Maintenant, voyons pour les sinistres dont vous seriez victime…

- Ah ça, je veux bien. J’en ai souvent, des sinistres.

- Avant de pouvoir vous assurer, il faut que je sache comment vous bossez, quelles mesures de sécurité vous prenez pour vous prémunir…

- Aucune.

- Aucune ?

- Aucune. En fait je suscite chez les gens une vocation selon leurs talents, et après je laisse faire.

-…

- Je sais, ça n’a pas l’air très professionnel…

- Et heu… ça marche ?

- Des fois oui, des fois non…

- Alors je résume : vous pariez sur les bonnes volontés pour faire tourner votre petit monde, et vous vous attendez à ce que l’on parie sur vous ? Monsieur Dieu, si j’osais une litote, je dirais que c’est incalculablement risqué cela ! En tout cas je suis formel, nous aurons le plus grand mal à vous assurer. Votre dossier est bourré de mauvais risques, même chez Lloyd’s ils ne voudront pas de vous ! Regardez un peu votre passif ! Ce Judas, là…
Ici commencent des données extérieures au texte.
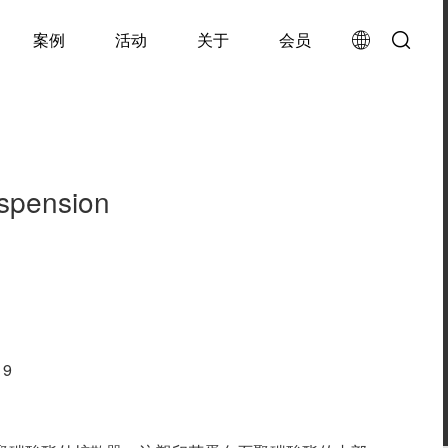
案例
活动
关于
会员
uspension
19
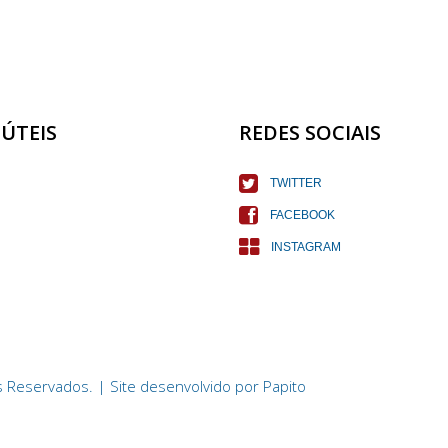
 ÚTEIS
REDES SOCIAIS
TWITTER
FACEBOOK
INSTAGRAM
 Reservados. | Site desenvolvido por
Papito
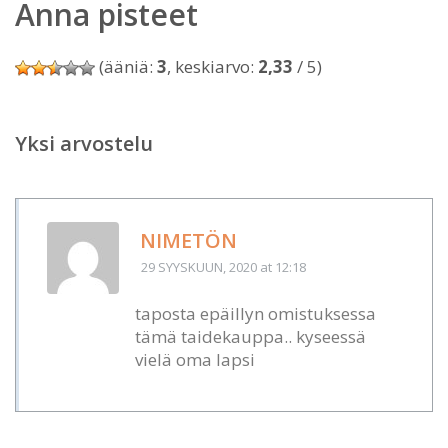
Anna pisteet
(ääniä:
3
, keskiarvo:
2,33
/ 5)
Yksi arvostelu
NIMETÖN
29 SYYSKUUN, 2020
at 12:18
taposta epäillyn omistuksessa
tämä taidekauppa.. kyseessä
vielä oma lapsi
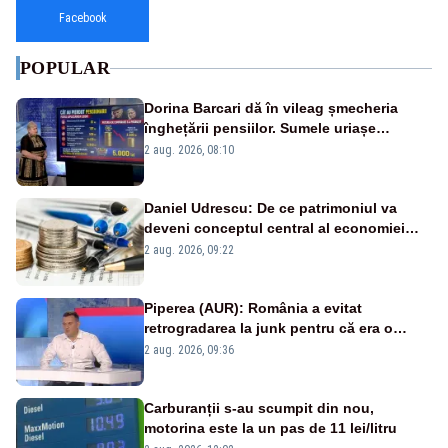
Facebook
POPULAR
Dorina Barcari dă în vileag șmecheria
înghețării pensiilor. Sumele uriașe
pierdute de fiecare român
2 aug. 2026, 08:10
Daniel Udrescu: De ce patrimoniul va
deveni conceptul central al economiei
viitoare?
2 aug. 2026, 09:22
Piperea (AUR): România a evitat
retrogradarea la junk pentru că era o
catastrofă pentru bănci și fondurile de
2 aug. 2026, 09:36
pensii
Carburanții s-au scumpit din nou,
motorina este la un pas de 11 lei/litru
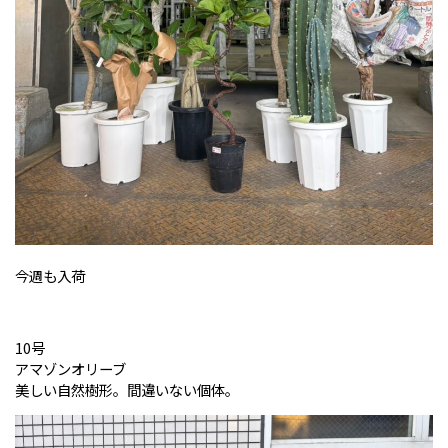
今週も入荷
10号
アマゾンオリーブ
美しい自然樹形。間違いない個体。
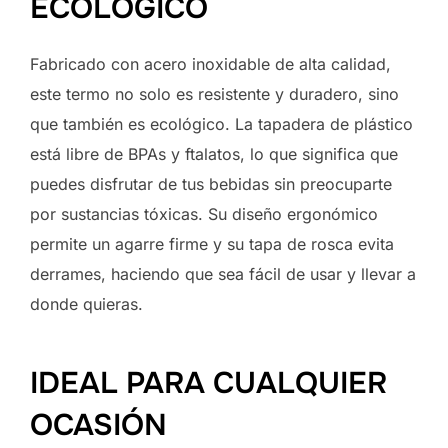
ECOLÓGICO
Fabricado con acero inoxidable de alta calidad,
este termo no solo es resistente y duradero, sino
que también es ecológico. La tapadera de plástico
está libre de BPAs y ftalatos, lo que significa que
puedes disfrutar de tus bebidas sin preocuparte
por sustancias tóxicas. Su diseño ergonómico
permite un agarre firme y su tapa de rosca evita
derrames, haciendo que sea fácil de usar y llevar a
donde quieras.
IDEAL PARA CUALQUIER
OCASIÓN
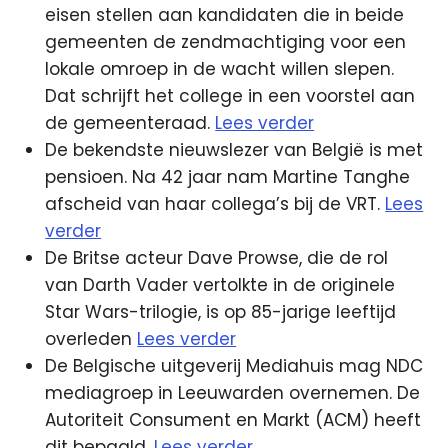
eisen stellen aan kandidaten die in beide
gemeenten de zendmachtiging voor een
lokale omroep in de wacht willen slepen.
Dat schrijft het college in een voorstel aan
de gemeenteraad.
Lees verder
De bekendste nieuwslezer van België is met
pensioen. Na 42 jaar nam Martine Tanghe
afscheid van haar collega’s bij de VRT.
Lees
verder
De Britse acteur Dave Prowse, die de rol
van Darth Vader vertolkte in de originele
Star Wars-trilogie, is op 85-jarige leeftijd
overleden
Lees verder
De Belgische uitgeverij Mediahuis mag NDC
mediagroep in Leeuwarden overnemen. De
Autoriteit Consument en Markt (ACM) heeft
dit bepaald.
Lees verder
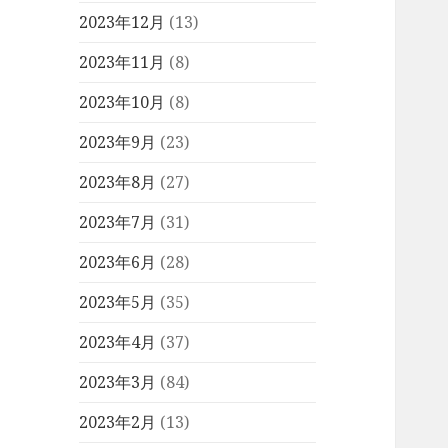
2023年12月
(13)
2023年11月
(8)
2023年10月
(8)
2023年9月
(23)
2023年8月
(27)
2023年7月
(31)
2023年6月
(28)
2023年5月
(35)
2023年4月
(37)
2023年3月
(84)
2023年2月
(13)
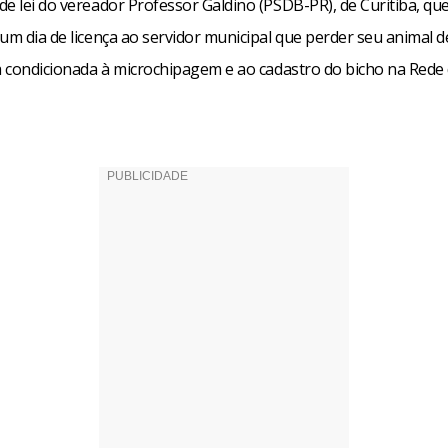
e lei do vereador Professor Galdino (PSDB-PR), de Curitiba, qu
um dia de licença ao servidor municipal que perder seu animal d
ia condicionada à microchipagem e ao cadastro do bicho na Rede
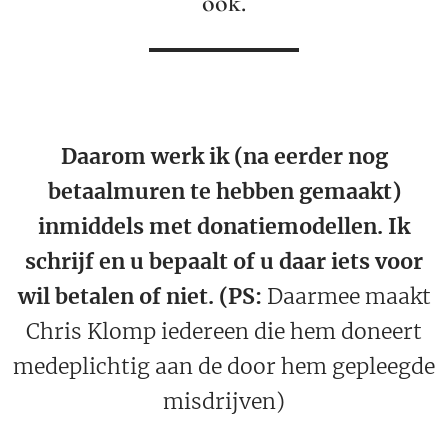
ook.
Daarom werk ik (na eerder nog
betaalmuren te hebben gemaakt)
inmiddels met donatiemodellen. Ik
schrijf en u bepaalt of u daar iets voor
wil betalen of niet. (PS:
Daarmee maakt
Chris Klomp iedereen die hem doneert
medeplichtig aan de door hem gepleegde
misdrijven)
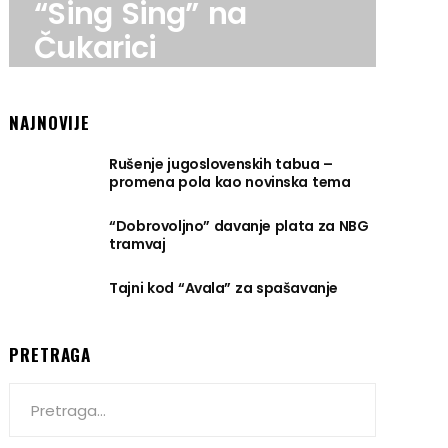
“Sing Sing” na
Čukarici
NAJNOVIJE
Rušenje jugoslovenskih tabua –
promena pola kao novinska tema
“Dobrovoljno” davanje plata za NBG
tramvaj
Tajni kod “Avala” za spašavanje
PRETRAGA
Search
for:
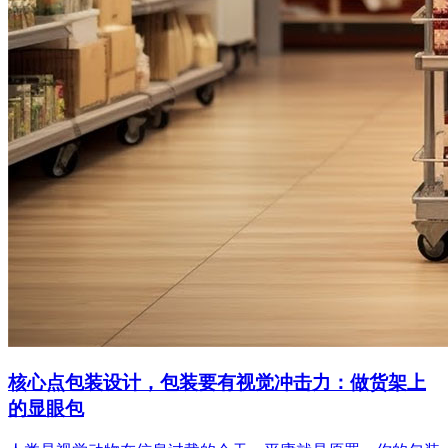
核心点包装设计，包装要有视觉冲击力：做货架上
的显眼包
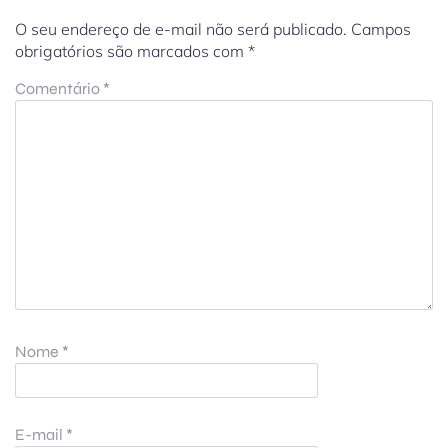
O seu endereço de e-mail não será publicado.
Campos
obrigatórios são marcados com
*
Comentário
*
Nome
*
E-mail
*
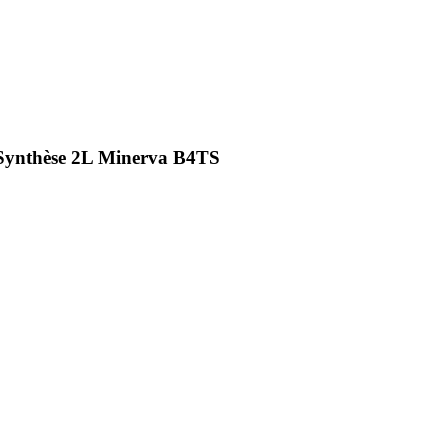
 Synthèse 2L Minerva B4TS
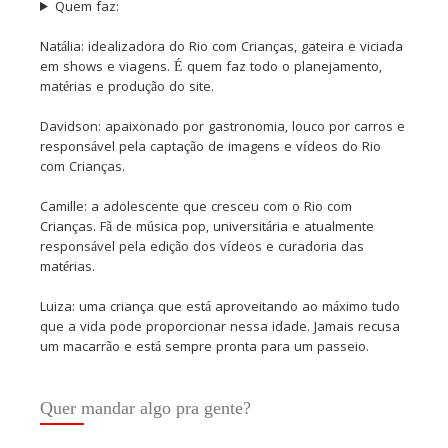
Quem faz:
Natália: idealizadora do Rio com Crianças, gateira e viciada
em shows e viagens. É quem faz todo o planejamento,
matérias e produção do site.
Davidson: apaixonado por gastronomia, louco por carros e
responsável pela captação de imagens e vídeos do Rio
com Crianças.
Camille: a adolescente que cresceu com o Rio com
Crianças. Fã de música pop, universitária e atualmente
responsável pela edição dos vídeos e curadoria das
matérias.
Luiza: uma criança que está aproveitando ao máximo tudo
que a vida pode proporcionar nessa idade. Jamais recusa
um macarrão e está sempre pronta para um passeio.
Quer mandar algo pra gente?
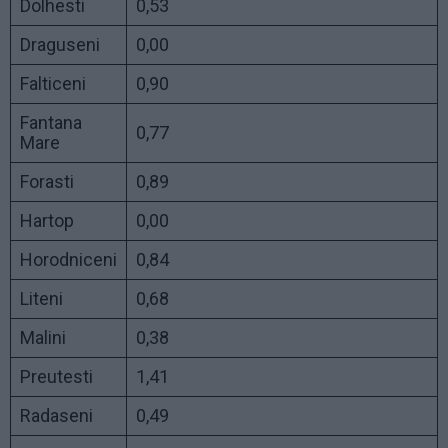
Dolhesti
0,53
Draguseni
0,00
Falticeni
0,90
Fantana
0,77
Mare
Forasti
0,89
Hartop
0,00
Horodniceni
0,84
Liteni
0,68
Malini
0,38
Preutesti
1,41
Radaseni
0,49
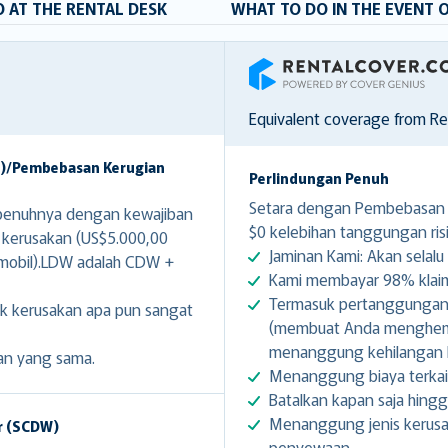
 AT THE RENTAL DESK
WHAT TO DO IN THE EVENT 
RentalCover
Equivalent coverage from R
W)/Pembebasan Kerugian
Perlindungan Penuh
Setara dengan Pembebasan K
enuhnya dengan kewajiban
$0 kelebihan tanggungan risi
 kerusakan (US$5.000,00
Jaminan Kami: Akan selalu 
 mobil).LDW adalah CDW +
Kami membayar 98% klaim 
Termasuk pertanggungan g
k kerusakan apa pun sangat
(membuat Anda menghemat
menanggung kehilangan k
an yang sama.
Menanggung biaya terkai
Batalkan kapan saja hing
Menanggung jenis kerusa
r (SCDW)
penyewaan.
- Oh, un type en or ! Il avait tout pour réussir et…

-…Et l’appât du gain, et l’orgueil, on connait tout ça ! Ça a fait le tour du monde cette histoire ! C’est comme Adam et Eve… Je peux en parler, ce sont mes aïeux, c’est vous dire. Un beau gâchis… Vous leur donniez tout et ils voulaient encore plus… Si je peux me permettre, monsieur Dieu, vous choisissez bien mal vos collaborateurs.

- Pas toujours quand même…

- Bon. Je vais essayer de vous faire un contrat de type Tous Risques Sauf, mais je vous préviens, la liste des exceptions va être longue comme un jour sans pain.

- Ça me va… Il n’y a plus de jour sans Pain depuis que mon fils est ressuscité.

- Et ça va vous coûter les yeux de la tête…

- Oh vous savez, j’ai l’habitude de donner jusqu’à mon sang…

- Vous êtes bizarre monsieur Dieu… Mais je vous aime bien. Allez, je vous rappelle très vite. A bientôt ! »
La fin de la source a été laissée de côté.